__Try it__. In the entries below, find the line with "November 2018" and the line with "h author Gerard". Print those two and everything between them exactly, and nothing else.

........

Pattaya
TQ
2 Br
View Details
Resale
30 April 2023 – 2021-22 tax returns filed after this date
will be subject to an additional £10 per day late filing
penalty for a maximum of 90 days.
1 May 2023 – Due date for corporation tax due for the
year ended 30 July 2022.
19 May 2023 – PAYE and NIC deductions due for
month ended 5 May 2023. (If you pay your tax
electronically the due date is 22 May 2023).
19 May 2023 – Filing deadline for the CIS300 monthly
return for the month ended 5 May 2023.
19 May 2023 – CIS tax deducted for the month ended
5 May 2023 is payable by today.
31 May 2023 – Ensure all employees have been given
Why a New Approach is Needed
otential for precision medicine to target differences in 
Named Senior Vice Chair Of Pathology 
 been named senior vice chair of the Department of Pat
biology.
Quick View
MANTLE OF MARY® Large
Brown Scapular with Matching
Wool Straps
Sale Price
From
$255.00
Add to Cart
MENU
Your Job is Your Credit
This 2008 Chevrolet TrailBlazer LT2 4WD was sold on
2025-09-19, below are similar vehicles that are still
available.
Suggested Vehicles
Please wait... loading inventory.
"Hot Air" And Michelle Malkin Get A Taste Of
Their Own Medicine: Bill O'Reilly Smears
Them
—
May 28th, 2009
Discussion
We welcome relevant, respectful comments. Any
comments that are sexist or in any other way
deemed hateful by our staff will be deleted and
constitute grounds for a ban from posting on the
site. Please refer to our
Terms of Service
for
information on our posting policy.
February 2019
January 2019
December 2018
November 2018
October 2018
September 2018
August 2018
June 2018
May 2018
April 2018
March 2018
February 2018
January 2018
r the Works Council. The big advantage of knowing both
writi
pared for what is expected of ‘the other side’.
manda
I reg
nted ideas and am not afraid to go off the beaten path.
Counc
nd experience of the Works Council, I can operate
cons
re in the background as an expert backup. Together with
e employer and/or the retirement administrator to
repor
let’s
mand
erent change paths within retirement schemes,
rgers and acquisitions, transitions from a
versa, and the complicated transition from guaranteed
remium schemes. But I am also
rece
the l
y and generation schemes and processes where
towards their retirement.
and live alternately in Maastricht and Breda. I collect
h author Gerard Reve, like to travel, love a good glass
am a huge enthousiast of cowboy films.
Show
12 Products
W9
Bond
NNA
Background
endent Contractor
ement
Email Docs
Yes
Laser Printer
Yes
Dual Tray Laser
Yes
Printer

........

__Solved problem__.
November 2018
October 2018
September 2018
August 2018
June 2018
May 2018
April 2018
March 2018
February 2018
January 2018
r the Works Council. The big advantage of knowing both
writi
pared for what is expected of ‘the other side’.
manda
I reg
nted ideas and am not afraid to go off the beaten path.
Counc
nd experience of the Works Council, I can operate
cons
re in the background as an expert backup. Together with
e employer and/or the retirement administrator to
repor
let’s
mand
erent change paths within retirement schemes,
rgers and acquisitions, transitions from a
versa, and the complicated transition from guaranteed
remium schemes. But I am also
rece
the l
y and generation schemes and processes where
towards their retirement.
and live alternately in Maastricht and Breda. I collect
h author Gerard Reve, like to travel, love a good glass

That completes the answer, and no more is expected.